During the COVID-19 pandemic, many UNC students have experienced life in quarantine or an isolation dorm. During this time in isolation, many students have found it difficult to connect with their peers.
In an effort to help students in isolation find ways to socialize safely, UNC Campus Recreation and Student Wellness are working together to implement an outreach program that helps students connect with one another — even in isolation.
A total of 73 students used on-campus quarantine housing between Jan. 1 and Feb. 23., and 48 students used on-campus isolation housing.
Through the program, these students can participate in virtual activities like live trivia nights, art programs and yoga classes. Students also have access to Daily Self-Care, a set of daily goals that seek to aid student wellness during isolation.
When students check into any on-campus quarantine dorm, they are given a wellness kit, which includes an information sheet about the program and a link to sign up.
But this outreach program is not limited to students isolating on campus. Anyone — whether in isolation or not — has the opportunity to utilize the virtual activities.
Several Campus Recreation sports interns have helped in the process of building and maintaining the outreach program.
Claire Riley, a sports program intern, said though students can still interact with their peers through virtual classes, this program is different.
“Being able to recreate and have some human interaction while stuck in isolation is a reprieve,” Riley said. “It also helps to pass the time, and I believe it helps students feel less alone."

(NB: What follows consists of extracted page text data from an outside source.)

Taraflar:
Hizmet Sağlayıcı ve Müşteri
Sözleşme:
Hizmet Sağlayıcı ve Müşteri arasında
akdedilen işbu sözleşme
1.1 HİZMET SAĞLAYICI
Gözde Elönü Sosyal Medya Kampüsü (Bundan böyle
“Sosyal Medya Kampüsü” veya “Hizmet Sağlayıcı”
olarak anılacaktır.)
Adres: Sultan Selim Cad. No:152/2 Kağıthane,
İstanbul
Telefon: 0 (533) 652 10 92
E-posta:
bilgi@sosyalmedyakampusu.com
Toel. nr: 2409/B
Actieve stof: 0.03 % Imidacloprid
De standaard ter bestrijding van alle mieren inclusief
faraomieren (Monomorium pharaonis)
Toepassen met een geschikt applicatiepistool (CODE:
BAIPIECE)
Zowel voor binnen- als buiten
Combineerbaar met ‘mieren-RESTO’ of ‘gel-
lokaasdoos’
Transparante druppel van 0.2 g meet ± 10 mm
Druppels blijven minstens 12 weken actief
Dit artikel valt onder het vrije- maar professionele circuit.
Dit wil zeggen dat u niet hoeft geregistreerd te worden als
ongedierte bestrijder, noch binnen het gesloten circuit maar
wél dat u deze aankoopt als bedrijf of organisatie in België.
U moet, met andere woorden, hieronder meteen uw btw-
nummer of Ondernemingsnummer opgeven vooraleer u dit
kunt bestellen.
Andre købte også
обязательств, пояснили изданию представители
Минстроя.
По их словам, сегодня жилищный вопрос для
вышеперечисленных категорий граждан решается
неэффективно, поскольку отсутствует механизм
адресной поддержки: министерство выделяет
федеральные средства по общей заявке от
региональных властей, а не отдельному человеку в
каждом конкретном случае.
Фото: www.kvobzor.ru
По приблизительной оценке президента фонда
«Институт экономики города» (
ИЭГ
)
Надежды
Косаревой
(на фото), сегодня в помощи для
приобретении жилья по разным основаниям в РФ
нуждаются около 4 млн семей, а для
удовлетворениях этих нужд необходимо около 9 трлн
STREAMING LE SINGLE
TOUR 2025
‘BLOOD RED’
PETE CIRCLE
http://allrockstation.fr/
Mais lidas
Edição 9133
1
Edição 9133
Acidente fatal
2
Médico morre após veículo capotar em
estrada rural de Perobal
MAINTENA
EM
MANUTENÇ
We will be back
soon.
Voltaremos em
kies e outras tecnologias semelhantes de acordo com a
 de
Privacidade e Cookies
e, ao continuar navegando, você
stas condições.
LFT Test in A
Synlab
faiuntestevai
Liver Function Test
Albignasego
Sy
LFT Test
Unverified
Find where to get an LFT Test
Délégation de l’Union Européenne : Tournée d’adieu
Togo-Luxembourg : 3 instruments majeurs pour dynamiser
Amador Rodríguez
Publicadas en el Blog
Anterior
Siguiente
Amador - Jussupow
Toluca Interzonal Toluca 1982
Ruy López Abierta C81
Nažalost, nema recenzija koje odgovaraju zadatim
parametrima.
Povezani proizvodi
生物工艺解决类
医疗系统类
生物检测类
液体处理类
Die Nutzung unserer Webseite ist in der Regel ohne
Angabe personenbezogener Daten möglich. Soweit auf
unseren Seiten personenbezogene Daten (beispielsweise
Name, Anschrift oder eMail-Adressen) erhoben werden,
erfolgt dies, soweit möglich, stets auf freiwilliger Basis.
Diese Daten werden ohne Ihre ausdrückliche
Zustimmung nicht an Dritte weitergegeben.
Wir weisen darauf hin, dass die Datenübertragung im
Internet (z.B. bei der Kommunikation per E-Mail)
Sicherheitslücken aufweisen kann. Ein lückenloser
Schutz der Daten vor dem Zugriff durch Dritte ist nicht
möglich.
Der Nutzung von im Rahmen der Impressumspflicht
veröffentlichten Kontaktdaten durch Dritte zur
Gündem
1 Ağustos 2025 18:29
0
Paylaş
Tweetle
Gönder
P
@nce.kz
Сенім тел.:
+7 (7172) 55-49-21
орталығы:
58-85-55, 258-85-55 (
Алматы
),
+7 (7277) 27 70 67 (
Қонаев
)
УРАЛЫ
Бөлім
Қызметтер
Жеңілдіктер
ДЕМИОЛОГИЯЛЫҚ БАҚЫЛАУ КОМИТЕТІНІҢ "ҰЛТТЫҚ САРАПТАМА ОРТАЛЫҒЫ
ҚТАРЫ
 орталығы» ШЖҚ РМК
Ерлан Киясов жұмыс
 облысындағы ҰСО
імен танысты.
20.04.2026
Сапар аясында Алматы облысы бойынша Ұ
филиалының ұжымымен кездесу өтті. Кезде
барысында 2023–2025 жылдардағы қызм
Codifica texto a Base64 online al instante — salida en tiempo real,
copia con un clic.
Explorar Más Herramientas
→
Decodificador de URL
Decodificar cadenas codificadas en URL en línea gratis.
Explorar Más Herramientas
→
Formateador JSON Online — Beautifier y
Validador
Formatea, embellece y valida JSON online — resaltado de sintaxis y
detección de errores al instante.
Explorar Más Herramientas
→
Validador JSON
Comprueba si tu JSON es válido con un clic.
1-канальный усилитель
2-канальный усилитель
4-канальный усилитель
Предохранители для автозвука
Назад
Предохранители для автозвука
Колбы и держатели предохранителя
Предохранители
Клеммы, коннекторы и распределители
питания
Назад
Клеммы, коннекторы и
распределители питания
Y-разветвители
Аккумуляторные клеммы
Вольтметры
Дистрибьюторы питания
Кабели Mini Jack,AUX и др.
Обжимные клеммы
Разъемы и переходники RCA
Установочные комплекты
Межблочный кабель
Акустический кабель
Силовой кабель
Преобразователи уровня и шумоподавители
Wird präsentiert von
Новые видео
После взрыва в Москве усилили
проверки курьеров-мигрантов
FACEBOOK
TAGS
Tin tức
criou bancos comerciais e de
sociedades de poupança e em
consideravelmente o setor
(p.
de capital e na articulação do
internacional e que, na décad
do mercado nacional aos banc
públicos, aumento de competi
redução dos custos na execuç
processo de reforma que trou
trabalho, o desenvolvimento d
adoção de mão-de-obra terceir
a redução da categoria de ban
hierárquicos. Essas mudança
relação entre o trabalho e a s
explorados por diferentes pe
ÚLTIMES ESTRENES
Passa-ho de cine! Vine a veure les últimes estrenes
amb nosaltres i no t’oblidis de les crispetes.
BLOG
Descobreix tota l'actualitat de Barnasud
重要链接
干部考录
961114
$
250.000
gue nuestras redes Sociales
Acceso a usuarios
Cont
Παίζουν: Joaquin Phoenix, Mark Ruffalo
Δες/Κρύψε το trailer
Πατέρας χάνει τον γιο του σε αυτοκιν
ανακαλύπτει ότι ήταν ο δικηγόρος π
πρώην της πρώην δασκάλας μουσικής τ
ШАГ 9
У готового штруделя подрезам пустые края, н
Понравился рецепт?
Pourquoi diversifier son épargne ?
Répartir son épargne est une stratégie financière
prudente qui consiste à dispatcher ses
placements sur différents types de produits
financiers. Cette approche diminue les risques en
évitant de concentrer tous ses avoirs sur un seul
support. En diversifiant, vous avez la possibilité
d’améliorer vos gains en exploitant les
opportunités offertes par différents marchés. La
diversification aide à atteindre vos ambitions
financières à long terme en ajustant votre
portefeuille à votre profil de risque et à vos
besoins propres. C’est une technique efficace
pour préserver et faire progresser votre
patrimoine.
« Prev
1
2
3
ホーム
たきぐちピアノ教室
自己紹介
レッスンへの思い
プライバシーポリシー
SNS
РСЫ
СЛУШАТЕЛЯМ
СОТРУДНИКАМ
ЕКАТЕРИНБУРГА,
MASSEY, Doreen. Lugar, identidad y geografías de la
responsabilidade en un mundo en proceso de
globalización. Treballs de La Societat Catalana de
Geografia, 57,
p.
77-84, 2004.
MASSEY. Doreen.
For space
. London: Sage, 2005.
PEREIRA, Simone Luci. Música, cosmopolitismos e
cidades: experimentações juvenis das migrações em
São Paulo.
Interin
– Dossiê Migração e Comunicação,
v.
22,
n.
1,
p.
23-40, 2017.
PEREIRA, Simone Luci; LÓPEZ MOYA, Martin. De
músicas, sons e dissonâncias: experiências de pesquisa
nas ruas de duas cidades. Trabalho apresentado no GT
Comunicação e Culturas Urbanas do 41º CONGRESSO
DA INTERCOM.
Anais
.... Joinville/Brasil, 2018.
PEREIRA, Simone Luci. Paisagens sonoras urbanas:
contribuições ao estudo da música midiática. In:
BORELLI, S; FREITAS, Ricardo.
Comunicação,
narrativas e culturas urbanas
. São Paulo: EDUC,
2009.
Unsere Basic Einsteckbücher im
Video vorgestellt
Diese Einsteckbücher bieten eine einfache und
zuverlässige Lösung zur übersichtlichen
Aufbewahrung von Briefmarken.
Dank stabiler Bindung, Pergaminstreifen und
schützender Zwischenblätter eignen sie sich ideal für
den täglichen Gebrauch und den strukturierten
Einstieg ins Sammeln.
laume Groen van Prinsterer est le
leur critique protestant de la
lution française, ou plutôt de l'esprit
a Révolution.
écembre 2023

Riley said the program's main goal is to allow these isolated students to still feel like they're a part of campus and have something to do.
Lauren Mangili, senior associate director of business and strategic planning at Campus Recreation, has aided in the development of the outreach program. She said she sympathizes with students whose daily lives have been impacted by isolation.
“The overall goal of the program is to support students' mental, physical and social well-being,” Mangili said. “For the social part, when you’re not able to go out and see people, we were hoping that these live virtual programs would give them some opportunities for interaction.”
Allan Blattner, the executive director of Carolina Housing, said Housing has listened to student feedback from the fall semester and has adjusted its approach for the spring semester.
“We want students to feel connected to as many resources as possible, even while in quarantine or isolation,” Blattner said. “We’ve increased the lines of communication with Campus Health, increased capacity, adjusted the support systems in place and are now offering virtual fitness and wellness programs through our partners at Campus Rec.”